Checks should live and evolve with your application. It’s a good idea to keep your check code in the same repository as your application code and leverage the monitoring as code workflow. This allows you to deploy your application and its monitoring at the same time.

Monitoring setup tips

Monitor your web apps and APIs continuously. You should ideally configure your end-to-end monitoring to continuously monitor your infrastructure on a 24/7 basis, and use a monitoring frequency that will allow you to detect issues quickly. The key question for choosing a frequency is “How long are you comfortable with not knowing about a production issue?”. The higher the check frequency, the shorter the time to detection (Mean time to Detection—MTTD) will be.

Regressions and incidents often happen during deployment. To avoid regressions and incidents, integrate synthetic tests with your CI/CD pipeline. Your existing CI/CD infrastructure can reuse your monitoring setup and test production/preview deployments when they happen. This approach also has the benefit of giving developers a fast feedback loop. 

Global business? Use global monitoring. If your company or organization has customers across the globe, it’s essential to ensure that you’re monitoring from as many global locations as possible. You may have different regional versions of your product that might need unique monitoring, and network conditions can vary from country to country and across continents. Use checks and monitors in regions where your customers are, as a global pool of customers requires a global monitoring infrastructure.

Alerting setup tips

Surfacing issues. Monitoring is only effective if you know about potential issues and problems that could impact your monitoring efforts. A single check failure is not always an indicator of an incident—it may be a momentary slowdown—so look at how retries are configured and set smart alerting thresholds, such as creating an alert when your check has multiple consecutive failures.

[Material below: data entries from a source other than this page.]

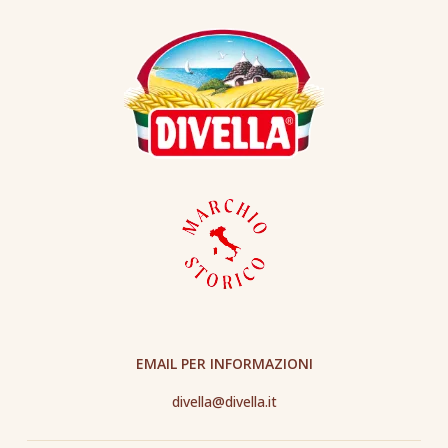
EMAIL PER INFORMAZIONI
divella@divella.it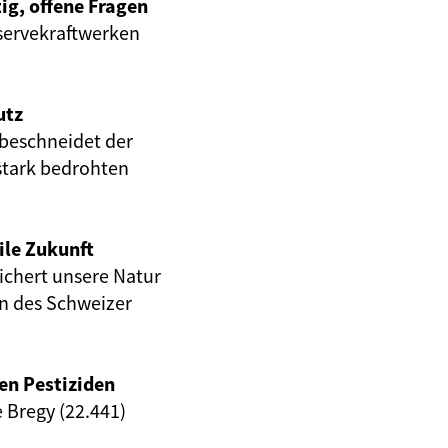
ig, offene Fragen
servekraftwerken
utz
beschneidet der
stark bedrohten
ile Zukunft
eichert unsere Natur
en des Schweizer
en Pestiziden
e Bregy (22.441)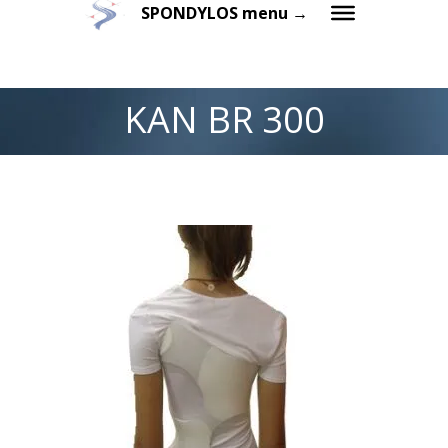
SPONDYLOS menu →
KAN BR 300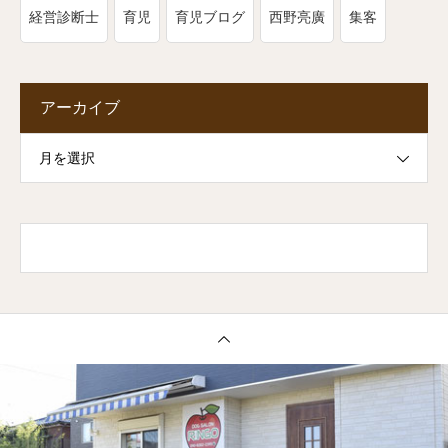
経営診断士
育児
育児ブログ
西野亮廣
集客
アーカイブ
月を選択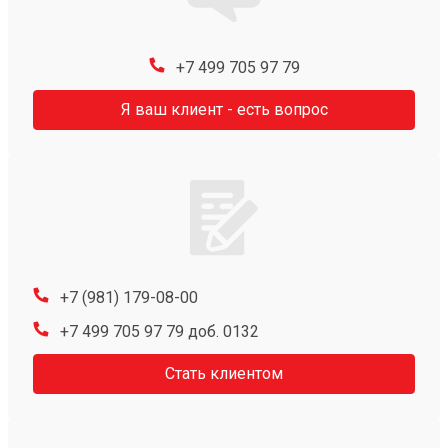
+7 499 705 97 79
Я ваш клиент - есть вопрос
+7 (981) 179-08-00
+7 499 705 97 79 доб. 0132
Стать клиентом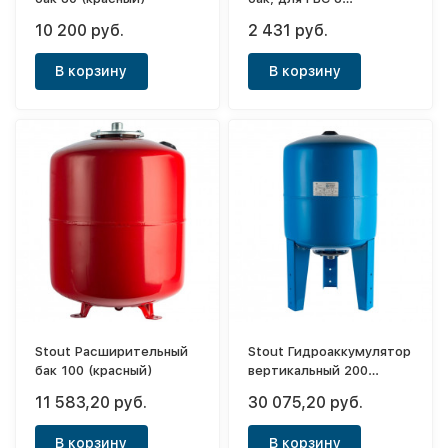
л.вертикальный (белый)
10 200 руб.
2 431 руб.
В корзину
В корзину
Stout Расширительный
Stout Гидроаккумулятор
бак 100 (красный)
вертикальный 200
(синий)
11 583,20 руб.
30 075,20 руб.
В корзину
В корзину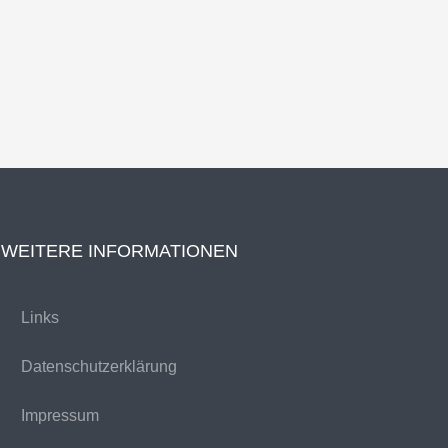
WEITERE INFORMATIONEN
Links
Datenschutzerklärung
Impressum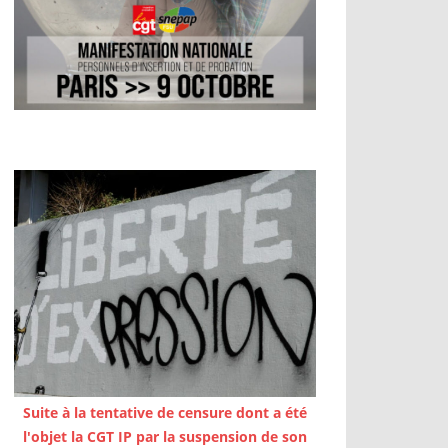
Suite à la tentative de censure dont a été
l'objet la CGT IP par la suspension de son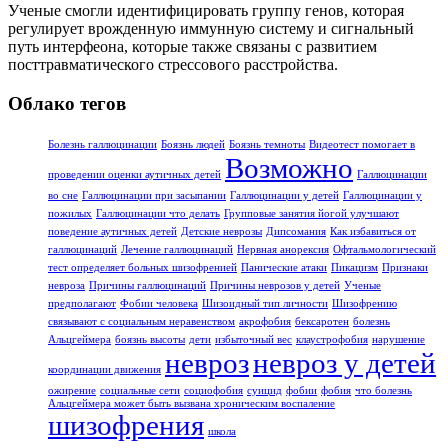
Ученые смогли идентифицировать группу генов, которая
регулирует врожденную иммунную систему и сигнальный
путь интерфеона, которые также связаны с развитием
посттравматического стрессового расстройства.
Облако тегов
Болезнь галлюцинации
Боязнь людей
Боязнь темноты
Видеотест помогает в
Возможно
проведении оценки аутичных детей
Галлюцинации
во сне
Галлюцинации при засыпании
Галлюцинации у детей
Галлюцинации у
пожилых
Галлюцинации что делать
Групповые занятия йогой улучшают
поведение аутичных детей
Детские неврозы
Дипсомания
Как избавиться от
галлюцинаций
Лечение галлюцинаций
Нервная анорексия
Офтальмологический
тест определяет больных шизофренией
Панические атаки
Пикацизм
Признаки
невроза
Причины галлюцинаций
Причины неврозов у детей
Ученые
предполагают
Фобии человека
Шизоидный тип личности
Шизофрению
связывают с социальным неравенством
акрофобия
бексаротен
болезнь
Альцгеймера
боязнь высоты
дети
избыточный вес
клаустрофобия
нарушение
невроз
невроз у детей
координации движения
ожирение
социальные сети
социофобия
суицид
фобии
фобия
что болезнь
Альцгеймера может быть вызвана хроническим воспаление
шизофрения
школа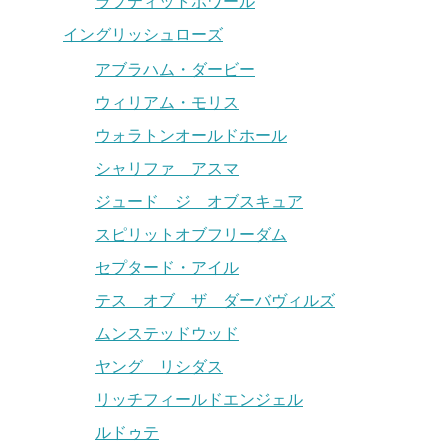
ラプティットポワール
イングリッシュローズ
アブラハム・ダービー
ウィリアム・モリス
ウォラトンオールドホール
シャリファ アスマ
ジュード ジ オブスキュア
スピリットオブフリーダム
セプタード・アイル
テス オブ ザ ダーバヴィルズ
ムンステッドウッド
ヤング リシダス
リッチフィールドエンジェル
ルドゥテ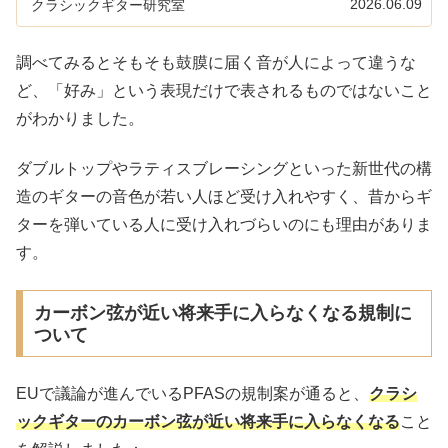
2026.06.09
クラシックギター研究室
調べてみるとそもそも鼓膜に届く音が人によって違うな
ど、「好み」という表現だけで表されるものではないこと
がわかりました。
ダブルトップやラティスブレーシングといった新世代の構
造のギターの音色が若い人ほど受け入れやすく、昔からギ
ターを弾いている人に受け入れづらいのにも理由がありま
す。
カーボン弦が近い将来手に入らなくなる規制に
ついて
EUで議論が進んでいるPFASの規制案が通ると、
クラシ
ックギターのカーボン弦が近い将来手に入らなくなる
こと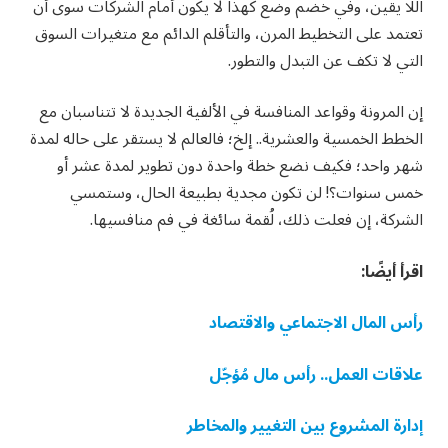
اللا يقين، وفي خضم وضع كهذا لا يكون أمام الشركات سوى أن
تعتمد على التخطيط المرن، والتأقلم الدائم مع متغيرات السوق
التي لا تكف عن التبدل والتطور.
إن المرونة وقواعد المنافسة في الألفية الجديدة لا تتناسبان مع
الخطط الخمسية والعشرية.. إلخ؛ فالعالم لا يستقر على حاله لمدة
شهر واحد؛ فكيف نضع خطة واحدة دون تطوير لمدة عشر أو
خمس سنوات؟! لن تكون مجدية بطبيعة الحال، وستمسي
الشركة، إن فعلت ذلك، لُقمة سائغة في فم منافسيها.
اقرأ أيضًا:
رأس المال الاجتماعي والاقتصاد
علاقات العمل.. رأس مال مُؤجّل
إدارة المشروع بين التغيير والمخاطر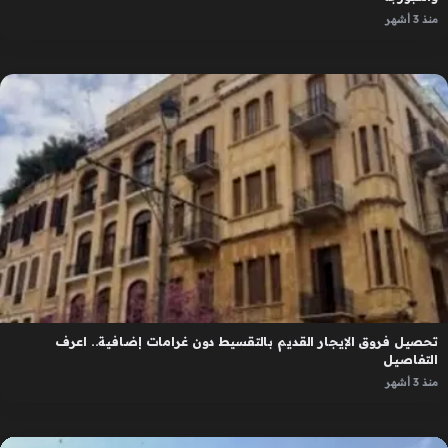
منذ 3 أشهر
تحصيل فروق الإيجار القديم بالتقسيط دون غرامات إضافية.. اعرف
التفاصيل
منذ 3 أشهر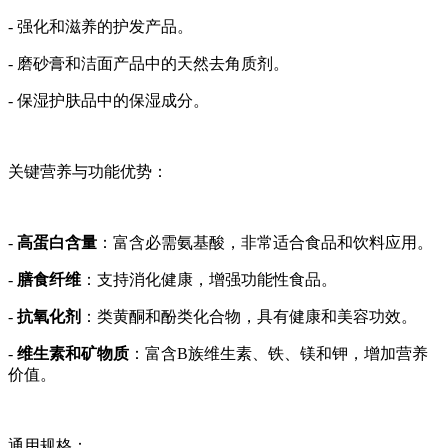
- 强化和滋养的护发产品。
- 磨砂膏和洁面产品中的天然去角质剂。
- 保湿护肤品中的保湿成分。
关键营养与功能优势：
-
高蛋白含量
：富含必需氨基酸，非常适合食品和饮料应用。
-
膳食纤维
：支持消化健康，增强功能性食品。
-
抗氧化剂
：类黄酮和酚类化合物，具有健康和美容功效。
-
维生素和矿物质
：富含B族维生素、铁、镁和钾，增加营养
价值。
通用规格：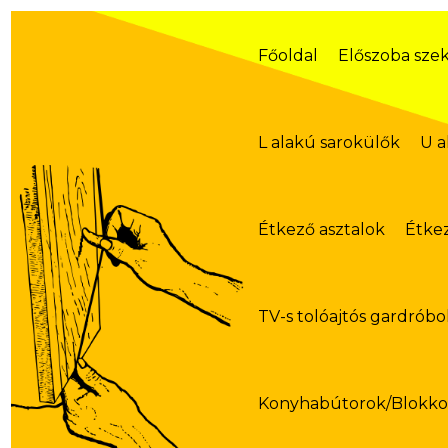
Skip
to
content
Főoldal
Előszoba sze
L alakú sarokülők
U a
Étkező asztalok
Étke
TV-s tolóajtós gardróbo
Konyhabútorok/Blokk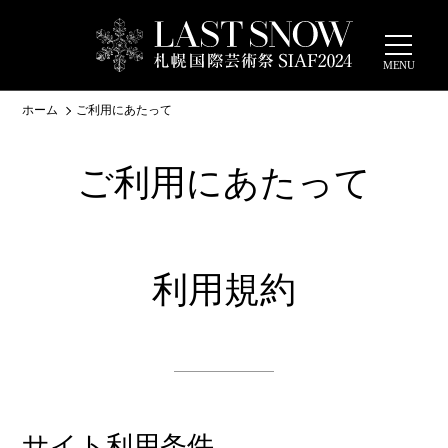
MENU
ホーム
ご利用にあたって
LANGUAGE
EN
チケット
ご利用にあたって
開催概要
アクセス
会場
アーティスト
チケット
イベント
利用規約
SIAFスクール
公募・連携企画
必見！SIAF2024の
SIAF2024をより楽
めぐり方
しむ
サイト利用条件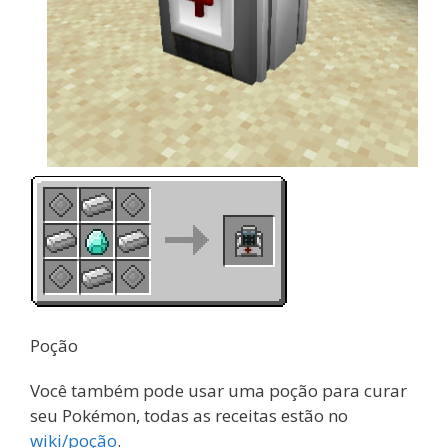
Poção
Você também pode usar uma poção para curar
seu Pokémon, todas as receitas estão no
wiki/poção
.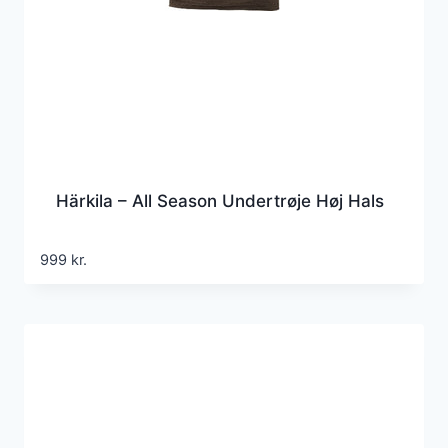
Härkila – All Season Undertrøje Høj Hals
999
kr.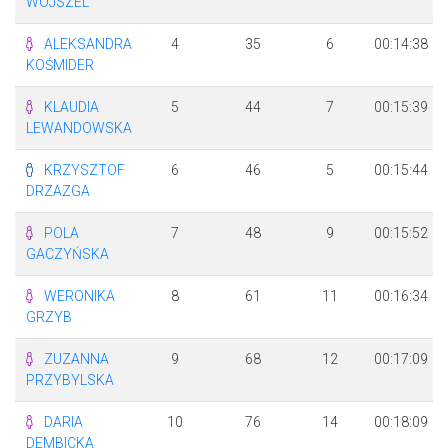
WOJSZEL
ALEKSANDRA
4
35
6
00:14:38
KOŚMIDER
KLAUDIA
5
44
7
00:15:39
LEWANDOWSKA
KRZYSZTOF
6
46
5
00:15:44
DRZAZGA
POLA
7
48
9
00:15:52
GACZYŃSKA
WERONIKA
8
61
11
00:16:34
GRZYB
ZUZANNA
9
68
12
00:17:09
PRZYBYLSKA
DARIA
10
76
14
00:18:09
DEMBICKA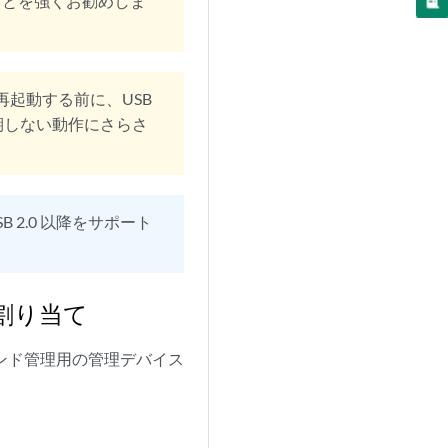
ことを強くお勧めしま
を再起動する前に、USB
期しない動作にさらさ
B 2.0 以降をサポート
ン割り当て
オブバンド管理用の管理デバイス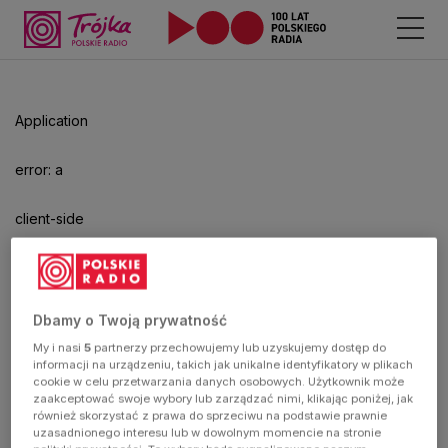
Application
error: a
client-side
exception
has
Dbamy o Twoją prywatność
My i nasi
5
partnerzy przechowujemy lub uzyskujemy dostęp do
occurred
informacji na urządzeniu, takich jak unikalne identyfikatory w plikach
cookie w celu przetwarzania danych osobowych. Użytkownik może
zaakceptować swoje wybory lub zarządzać nimi, klikając poniżej, jak
(see the
również skorzystać z prawa do sprzeciwu na podstawie prawnie
uzasadnionego interesu lub w dowolnym momencie na stronie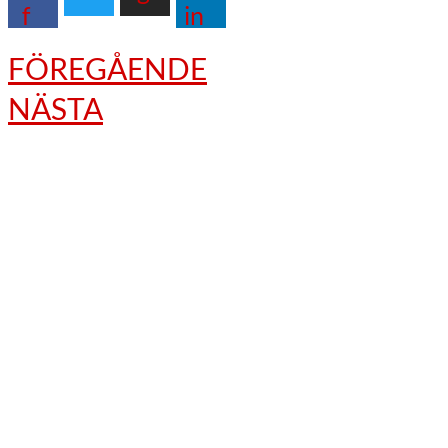
f
in
FÖREGÅENDE
NÄSTA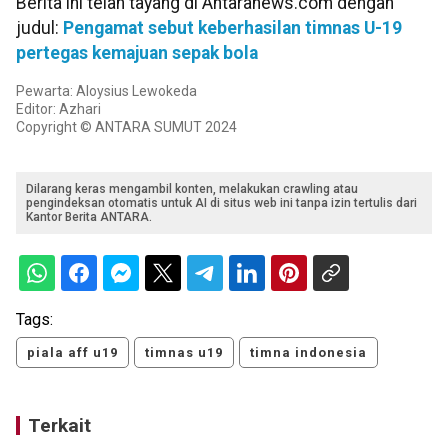
Berita ini telah tayang di Antaranews.com dengan
judul:
Pengamat sebut keberhasilan timnas U-19
pertegas kemajuan sepak bola
Pewarta: Aloysius Lewokeda
Editor: Azhari
Copyright © ANTARA SUMUT 2024
Dilarang keras mengambil konten, melakukan crawling atau
pengindeksan otomatis untuk AI di situs web ini tanpa izin tertulis dari
Kantor Berita ANTARA.
Tags:
piala aff u19
timnas u19
timna indonesia
Terkait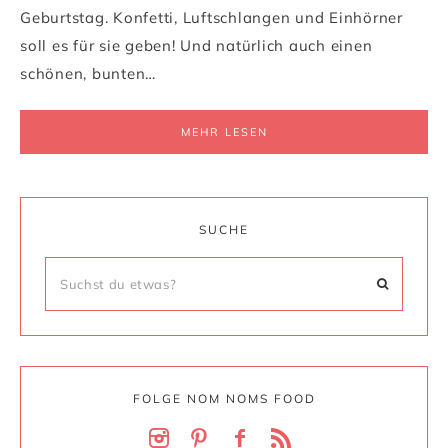
Geburtstag. Konfetti, Luftschlangen und Einhörner
soll es für sie geben! Und natürlich auch einen
schönen, bunten…
MEHR LESEN
SUCHE
FOLGE NOM NOMS FOOD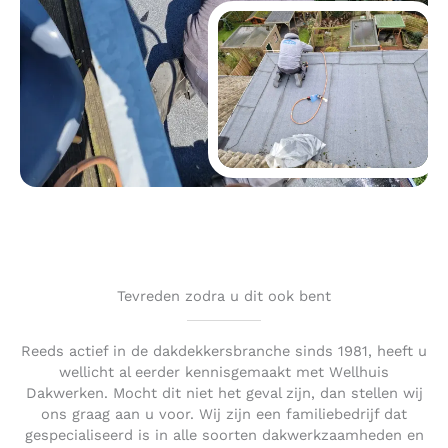
Tevreden zodra u dit ook bent
Reeds actief in de dakdekkersbranche sinds 1981, heeft u
wellicht al eerder kennisgemaakt met Wellhuis
Dakwerken. Mocht dit niet het geval zijn, dan stellen wij
ons graag aan u voor. Wij zijn een familiebedrijf dat
gespecialiseerd is in alle soorten dakwerkzaamheden en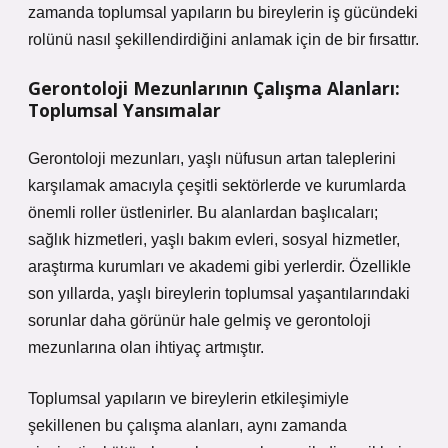
zamanda toplumsal yapıların bu bireylerin iş gücündeki
rolünü nasıl şekillendirdiğini anlamak için de bir fırsattır.
Gerontoloji Mezunlarının Çalışma Alanları:
Toplumsal Yansımalar
Gerontoloji mezunları, yaşlı nüfusun artan taleplerini
karşılamak amacıyla çeşitli sektörlerde ve kurumlarda
önemli roller üstlenirler. Bu alanlardan başlıcaları;
sağlık hizmetleri, yaşlı bakım evleri, sosyal hizmetler,
araştırma kurumları ve akademi gibi yerlerdir. Özellikle
son yıllarda, yaşlı bireylerin toplumsal yaşantılarındaki
sorunlar daha görünür hale gelmiş ve gerontoloji
mezunlarına olan ihtiyaç artmıştır.
Toplumsal yapıların ve bireylerin etkileşimiyle
şekillenen bu çalışma alanları, aynı zamanda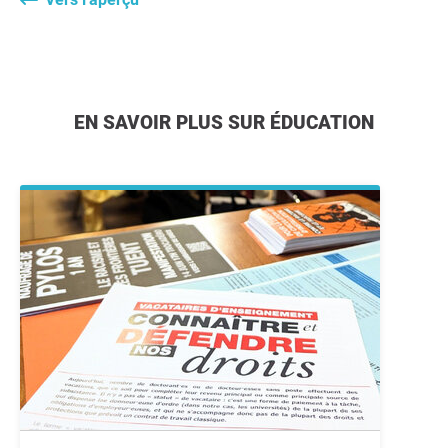
EN SAVOIR PLUS SUR ÉDUCATION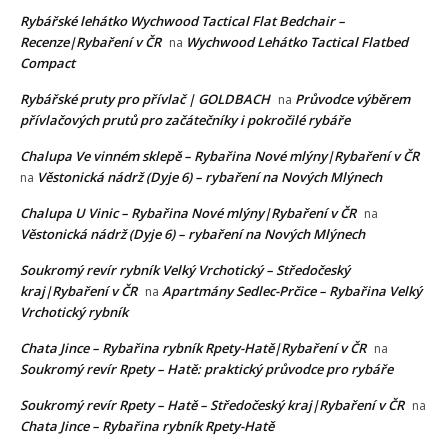
Rybářské lehátko Wychwood Tactical Flat Bedchair –
Recenze|Rybaření v ČR
Wychwood Lehátko Tactical Flatbed
na
Compact
Rybářské pruty pro přívlač | GOLDBACH
Průvodce výběrem
na
přívlačových prutů pro začátečníky i pokročilé rybáře
Chalupa Ve vinném sklepě – Rybařina Nové mlýny|Rybaření v ČR
Věstonická nádrž (Dyje 6) – rybaření na Nových Mlýnech
na
Chalupa U Vinic – Rybařina Nové mlýny|Rybaření v ČR
na
Věstonická nádrž (Dyje 6) – rybaření na Nových Mlýnech
Soukromý revír rybník Velký Vrchotický – Středočeský
kraj|Rybaření v ČR
Apartmány Sedlec-Prčice – Rybařina Velký
na
Vrchotický rybník
Chata Jince – Rybařina rybník Rpety-Hatě|Rybaření v ČR
na
Soukromý revír Rpety – Hatě: praktický průvodce pro rybáře
Soukromý revír Rpety – Hatě – Středočeský kraj|Rybaření v ČR
na
Chata Jince – Rybařina rybník Rpety-Hatě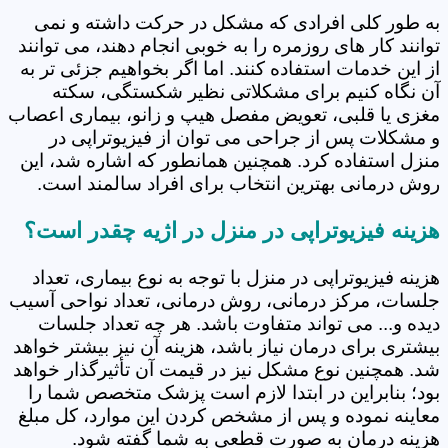
به طور کلی افرادی که مشکل در حرکت داشته و نمی
توانند کار های روزمره را به خوبی انجام دهند، می توانند
از این خدمات استفاده کنند. اما اگر بخواهیم جزئی تر به
آن نگاه کنیم برای مشکلاتی نظیر شکستگی، سکته
مغزی یا قلبی، تعویض مفصل هیپ و زانو، بیماری اعصاب
و مشکلات پس از جراحی می توان از فیزیوتراپی در
منزل استفاده کرد. همچنین همانطور که اشاره شد، این
روش درمانی بهترین انتخاب برای افراد سالمند است.
هزینه فیزیوتراپی در منزل در اژیه چقدر است؟
هزینه فیزیوتراپی در منزل با توجه به نوع بیماری، تعداد
جلسات، مرکز درمانی، روش درمانی، تعداد نواحی آسیب
دیده و... می تواند متفاوت باشد. هر چه تعداد جلسات
بیشتری برای درمان نیاز باشد، هزینه آن نیز بیشتر خواهد
شد. همچنین نوع مشکل نیز در قیمت آن تأثیرگذار خواهد
بود؛ بنابراین در ابتدا لازم است پزشک متخصص شما را
معاینه نموده و پس از مشخص کردن این موارد، کل مبلغ
هزینه درمان به صورت قطعی به شما گفته شود.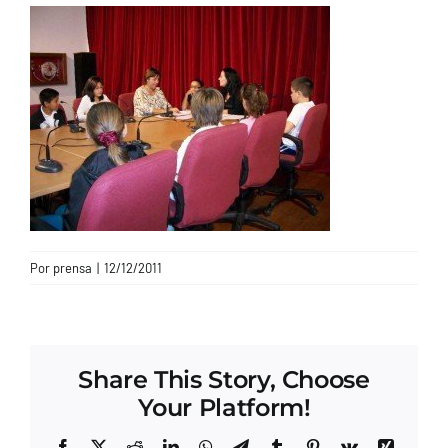
CONTACTO
Por
prensa
|
12/12/2011
Share This Story, Choose
Your Platform!
Facebook
X
Reddit
LinkedIn
WhatsApp
Telegram
Tumblr
Pinterest
Vk
Xing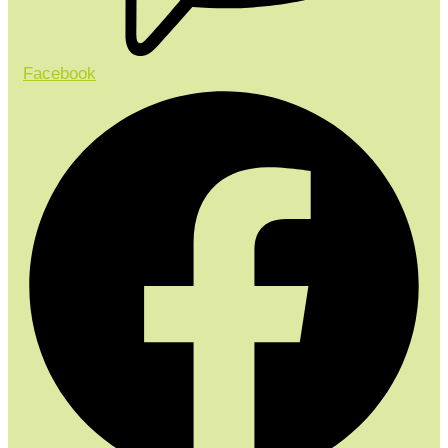
Facebook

Separate alerts and checks into critical and secondary categories. Creating a system to triage your alerts into critical and non-critical categories will be a big help. A critical alert should be only used for a very small number of business-critical checks. Failures should be addressed immediately and reported to the wider on-call team, while a secondary tier of alerts should be reserved for lower-priority issues. We at Checkly (the company) monitor Checkly (the product) with over a hundred scheduled checks, but only a few are “mission critical”.

Group you checks into critical and secondary

Identify performance trends and patterns over time. Rely on the Checkly dashboards to create data-rich status pages that will help you more effectively analyze performance metrics such as Google’s core web vitals over time. Export your data into a wider APM system for even more visibility and granularity into your monitoring efforts.

Summary

We believe that making Playwright—and PWT—vital parts of your synthetic monitoring efforts is the best option for developers. 

Playwright provides a great developers experience with high-level APIs and a coding approach that provides familiar, well-known patterns for TypeScript and JavaScript. Maintainable tests can be written and debugged easily, making your testing and monitoring efforts much more efficient. 

And finally, using Playwright and PWT with the Checkly monitoring as code (MaC) workflow and Checkly CLI allows your monitoring code to live right next to your application code, which helps blur the lines between development, operations, and QA.